Police Warn Skateboarders That They Are on Thin Ice in Palisades
The message on the top-selling bumper sticker at the main skateboarding shop in Pacific Palisades is defiant: “Skateboarding is not a crime.”
Actually, there is no law against skateboarding on sidewalks. There is a law against blocking pedestrians on sidewalks, however, and police say they are going to begin handing out tickets in the 4-block-long business district.
Warnings Ignored
Los Angeles Police Officer Ralph Strand said last week that sidewalk surfers have ignored the warnings that police began issuing last November. Tickets carry a $65 fine.
Strand said he has never cited skateboarders because he thought it would be enough to warn them.
“The kids have obviously made it apparent to me and the community up there that they skateboard where they want to, so I think citations are in order,” Strand said last week.
According to the skateboarders, the threat of tickets is nothing new. “It’s kind of stupid,” said Scott Allen, 14. “It’s not like we’re going out and running into people. It’s not like we go around putting graffiti on everything.”
Chris Deleau, 16, said skateboarding downtown is too much fun to quit, regardless of the possible consequences. “Skateboarding is like healthy heroin for kids,” he said. “It’s addictive; you can’t stop no matter what.”
Merchants, for their part, said the skateboarders scare elderly customers and destroy landscaping with their acrobatics.
Jeff Boyer, assistant cashier at Santa Monica Bank’s Pacific Palisades branch, said that two patrons have been hit by errant skateboarders in recent months and the bank fears it will be held liable for injuries both to customers and skateboarders.
The bank is planning to redesign its terraced plaza “so it’s not so tempting” to skateboarders, Boyer said.
Chamber Complaints
“Sometimes five or 10 times a day we tell them to go elsewhere,” he said.
Attempts to curtail skateboarding in the business area began last winter after the Pacific Palisades Chamber of Commerce complained to police that the skateboarders using the sloping streets were hazardous to pedestrians.
“No one in the Palisades is against skateboarding,” said Ann Pritchard, executive director of the chamber. “It’s just skateboarding in this tiny, compact business area. If they want to skateboard in the residential neighborhoods, that’s fine.”

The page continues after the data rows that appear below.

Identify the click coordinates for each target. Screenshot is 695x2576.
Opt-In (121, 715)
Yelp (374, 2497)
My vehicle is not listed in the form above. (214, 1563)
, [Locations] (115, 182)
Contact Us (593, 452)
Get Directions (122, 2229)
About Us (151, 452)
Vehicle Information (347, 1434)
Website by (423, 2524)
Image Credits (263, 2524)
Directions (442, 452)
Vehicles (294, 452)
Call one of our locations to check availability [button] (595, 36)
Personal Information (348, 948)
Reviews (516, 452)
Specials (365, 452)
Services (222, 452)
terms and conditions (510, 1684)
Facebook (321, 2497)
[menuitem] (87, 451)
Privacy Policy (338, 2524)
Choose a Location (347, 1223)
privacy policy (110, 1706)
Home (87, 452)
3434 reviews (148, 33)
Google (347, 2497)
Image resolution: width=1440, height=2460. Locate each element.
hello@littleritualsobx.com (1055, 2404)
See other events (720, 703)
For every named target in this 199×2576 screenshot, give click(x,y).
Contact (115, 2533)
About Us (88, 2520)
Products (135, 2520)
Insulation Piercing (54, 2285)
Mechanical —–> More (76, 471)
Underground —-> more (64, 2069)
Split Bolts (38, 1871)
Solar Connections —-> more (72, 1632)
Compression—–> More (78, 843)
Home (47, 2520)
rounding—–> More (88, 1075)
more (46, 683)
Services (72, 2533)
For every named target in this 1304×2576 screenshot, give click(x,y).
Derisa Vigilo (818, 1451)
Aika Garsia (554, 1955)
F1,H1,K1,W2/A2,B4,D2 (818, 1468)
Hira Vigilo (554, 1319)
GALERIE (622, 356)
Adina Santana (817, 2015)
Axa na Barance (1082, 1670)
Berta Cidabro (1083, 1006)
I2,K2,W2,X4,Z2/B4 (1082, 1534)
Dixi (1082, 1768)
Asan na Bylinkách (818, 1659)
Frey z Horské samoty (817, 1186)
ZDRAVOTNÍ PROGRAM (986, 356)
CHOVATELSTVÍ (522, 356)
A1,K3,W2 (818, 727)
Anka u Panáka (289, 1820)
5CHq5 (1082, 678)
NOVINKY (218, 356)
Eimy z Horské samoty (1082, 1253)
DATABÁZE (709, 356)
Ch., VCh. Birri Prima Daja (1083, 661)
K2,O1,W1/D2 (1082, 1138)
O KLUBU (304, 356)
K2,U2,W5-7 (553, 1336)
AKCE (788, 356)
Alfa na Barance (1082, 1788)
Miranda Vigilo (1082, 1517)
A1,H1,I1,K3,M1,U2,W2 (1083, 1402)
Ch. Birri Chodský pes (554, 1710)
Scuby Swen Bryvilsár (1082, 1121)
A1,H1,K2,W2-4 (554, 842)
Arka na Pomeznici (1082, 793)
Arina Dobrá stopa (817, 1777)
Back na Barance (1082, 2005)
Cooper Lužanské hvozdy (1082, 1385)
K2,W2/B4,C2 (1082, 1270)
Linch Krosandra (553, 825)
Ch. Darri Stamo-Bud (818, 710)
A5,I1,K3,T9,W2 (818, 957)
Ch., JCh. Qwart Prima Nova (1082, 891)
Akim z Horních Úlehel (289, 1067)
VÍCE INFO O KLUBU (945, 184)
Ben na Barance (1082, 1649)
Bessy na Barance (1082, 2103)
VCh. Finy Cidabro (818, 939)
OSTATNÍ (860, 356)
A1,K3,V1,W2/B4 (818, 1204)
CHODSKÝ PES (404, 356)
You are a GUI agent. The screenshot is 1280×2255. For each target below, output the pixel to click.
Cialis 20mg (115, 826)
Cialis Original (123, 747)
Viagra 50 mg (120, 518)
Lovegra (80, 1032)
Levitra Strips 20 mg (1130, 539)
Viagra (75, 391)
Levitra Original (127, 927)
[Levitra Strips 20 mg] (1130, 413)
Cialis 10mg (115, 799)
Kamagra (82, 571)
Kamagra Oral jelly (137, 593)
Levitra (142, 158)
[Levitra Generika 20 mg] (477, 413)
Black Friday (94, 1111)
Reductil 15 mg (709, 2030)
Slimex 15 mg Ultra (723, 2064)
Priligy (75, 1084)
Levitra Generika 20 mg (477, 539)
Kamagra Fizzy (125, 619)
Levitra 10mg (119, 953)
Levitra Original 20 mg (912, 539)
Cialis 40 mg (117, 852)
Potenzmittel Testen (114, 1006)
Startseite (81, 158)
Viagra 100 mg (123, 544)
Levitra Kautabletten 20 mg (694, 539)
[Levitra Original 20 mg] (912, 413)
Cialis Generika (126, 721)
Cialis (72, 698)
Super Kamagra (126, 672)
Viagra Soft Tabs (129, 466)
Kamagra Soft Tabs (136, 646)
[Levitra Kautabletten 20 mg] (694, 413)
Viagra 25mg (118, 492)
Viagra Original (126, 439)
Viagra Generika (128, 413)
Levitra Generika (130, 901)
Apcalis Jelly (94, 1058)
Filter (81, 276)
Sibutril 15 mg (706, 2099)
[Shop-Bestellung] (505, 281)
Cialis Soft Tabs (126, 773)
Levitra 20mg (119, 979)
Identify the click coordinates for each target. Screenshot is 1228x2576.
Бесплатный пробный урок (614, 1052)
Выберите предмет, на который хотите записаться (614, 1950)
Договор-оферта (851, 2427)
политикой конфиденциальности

Deleau, who works part-time at the Olliepop Surf Shop, the area’s main skateboarding outlet, said the neighborhoods don’t have challenging enough structures. Hard-core skateboarders like the difficulty involved in going down railings or along picnic tables downtown, he said.
Police will be issuing citations under a section of the Municipal Code that enables them to cite pedestrians who block sidewalks, or “unreasonably interfere” with others. Skateboarding is allowed in Los Angeles. Other cities, including Beverly Hills, Hermosa Beach, Long Beach, and Santa Barbara have passed ordinances regulating skateboarding.
Councilwoman Joan Milke Flores has proposed a city ordinance banning skateboarding and bicycle riding in part of San Pedro’s business district.